A Redemption Ghost
Rick Chilton (Jeremy London) has found himself in juvenile hall and approaching his 18th birthday which means he will be too old to stay there and will be sent to the big house. It is whilst there he sees an advert for a ranch which needs a hand with the horses which despite his reputation for being a runner gets accepted for although he is unaware it is a ranch for blind children. Despite having gone there for an easy ride Rick finds himself warming to Lindsay (Gina Philips), a former gymnast who is struggling with being blind whilst also befriending Billy (Adam Wylie) a young boy who hasn't spoken in a long time as he teaches them both to ride.
A second chance to do good, that is if you can't guess it what sort of movie "Breaking Free" is as we watch Billy end up caring for the people he ends up working with more than he expected. It means that whilst it is an engaging drama with a positive side it is also a familiar one with little in the way of surprises. As such we have those who doubt Rick can ever go straight, we have those from his past show up to threaten all the good Rick has done whilst of course his good intentions don't always work out the way he hoped. It is to be honest pretty text book stuff although still plenty entertaining with a nice mix of drama.
Also what is text book are the types of characters and acting with Jeremy London delivering the laid back nice guy performance which is likely to remind some of Joey Lawrence from back in the 90s.
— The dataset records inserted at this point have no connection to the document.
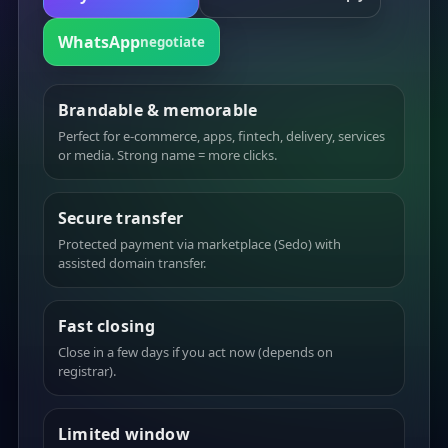
WhatsApp
negotiate
Brandable & memorable
Perfect for e-commerce, apps, fintech, delivery, services
or media. Strong name = more clicks.
Secure transfer
Protected payment via marketplace (Sedo) with
assisted domain transfer.
Fast closing
Close in a few days if you act now (depends on
registrar).
Limited window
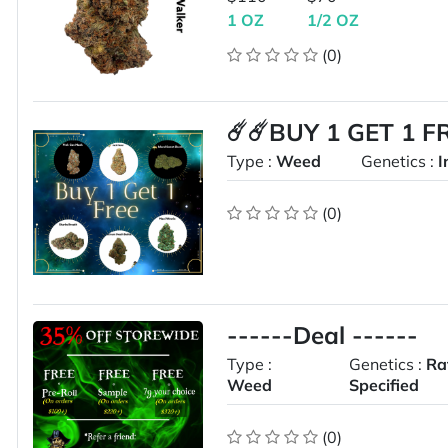
1 OZ
1/2 OZ
(0)
☄️☄️BUY 1 GET 1 F
Type :
Weed
Genetics :
I
(0)
------Deal ------
Type :
Genetics :
Ra
Weed
Specified
(0)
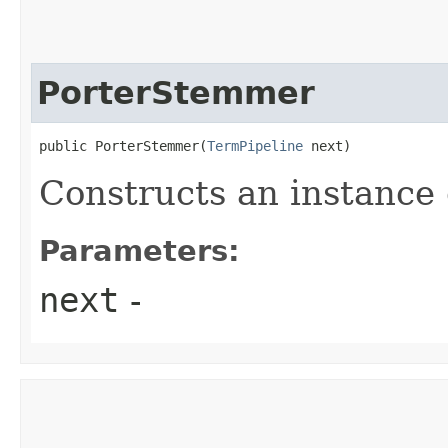
PorterStemmer
public PorterStemmer​(
TermPipeline
 next)
Constructs an instance
Parameters:
next
-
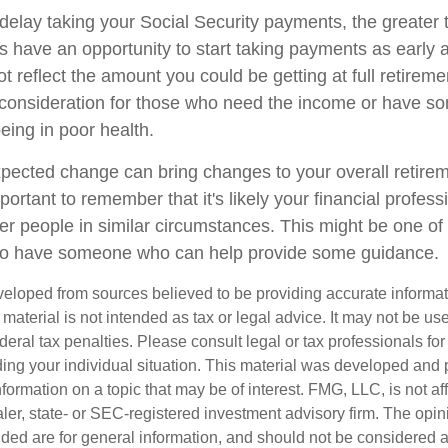
delay taking your Social Security payments, the greater t
 have an opportunity to start taking payments as early 
t reflect the amount you could be getting at full retireme
consideration for those who need the income or have so
eing in poor health.
ected change can bring changes to your overall retirem
portant to remember that it's likely your financial profess
er people in similar circumstances. This might be one of
 to have someone who can help provide some guidance.
veloped from sources believed to be providing accurate informa
s material is not intended as tax or legal advice. It may not be us
deral tax penalties. Please consult legal or tax professionals for
ding your individual situation. This material was developed an
nformation on a topic that may be of interest. FMG, LLC, is not aff
er, state- or SEC-registered investment advisory firm. The opi
ded are for general information, and should not be considered a s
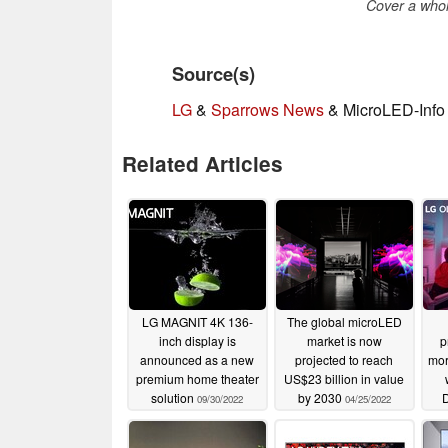
Cover a whol
Source(s)
LG
&
Sparrows News
& MicroLED-Info 
Related Articles
LG MAGNIT 4K 136-
The global microLED
inch display is
market is now
p
announced as a new
projected to reach
mor
premium home theater
US$23 billion in value
solution
by 2030
D
09/30/2022
04/25/2022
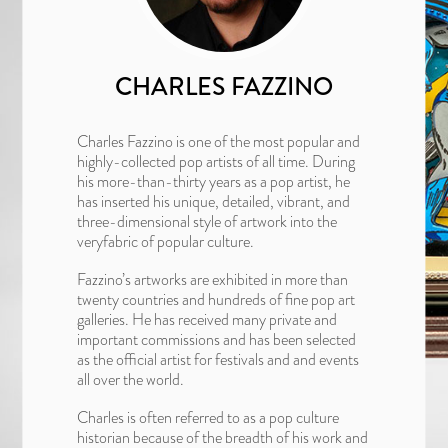
CHARLES FAZZINO
Charles Fazzino is one of the most popular and
highly-collected pop artists of all time. During
his more-than-thirty years as a pop artist, he
has inserted his unique, detailed, vibrant, and
three-dimensional style of artwork into the
veryfabric of popular culture.
Fazzino’s artworks are exhibited in more than
twenty countries and hundreds of fine pop art
galleries. He has received many private and
important commissions and has been selected
as the official artist for festivals and and events
all over the world.
Charles is often referred to as a pop culture
historian because of the breadth of his work and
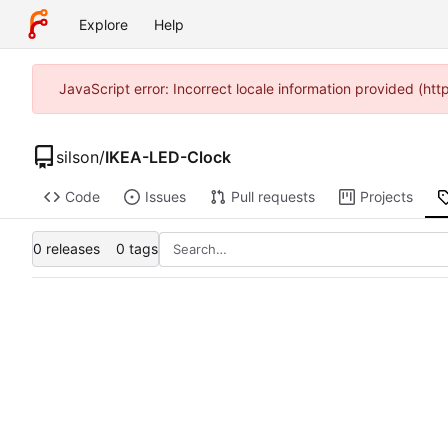
Explore
Help
JavaScript error: Incorrect locale information provided (h
silson
/
IKEA-LED-Clock
Code
Issues
Pull requests
Projects
0 releases
0 tags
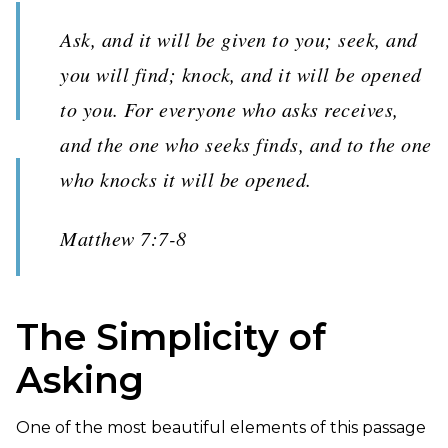
Ask, and it will be given to you; seek, and
you will find; knock, and it will be opened
to you. For everyone who asks receives,
and the one who seeks finds, and to the one
who knocks it will be opened.
Matthew 7:7-8
The Simplicity of
Asking
One of the most beautiful elements of this passage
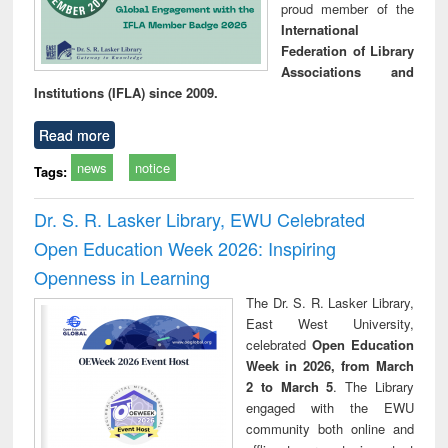
proud member of the
International
Federation of Library
Associations and
Institutions (IFLA) since 2009.
Read more
news
notice
Tags:
Dr. S. R. Lasker Library, EWU Celebrated
Open Education Week 2026: Inspiring
Openness in Learning
The Dr. S. R. Lasker Library,
East West University,
celebrated
Open Education
Week in 2026, from March
2 to March 5
. The Library
engaged with the EWU
community both online and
In a way it gives this a bit of a nostalgic air to it as does Gina Philips playing Lindsay as the hot girl next door, except in this case she is dealing with becoming blind following an accident whilst competing in gymnastics. These are easy characters to watch with no real complexity.
What this all boils down to is that "Breaking Free" is just a typical teen rebel gets a chance at redemption movie and it is one which features the old standard of horses. As such it is all pretty typical but surprisingly enjoyable with an easy to follow storyline and likeable characters.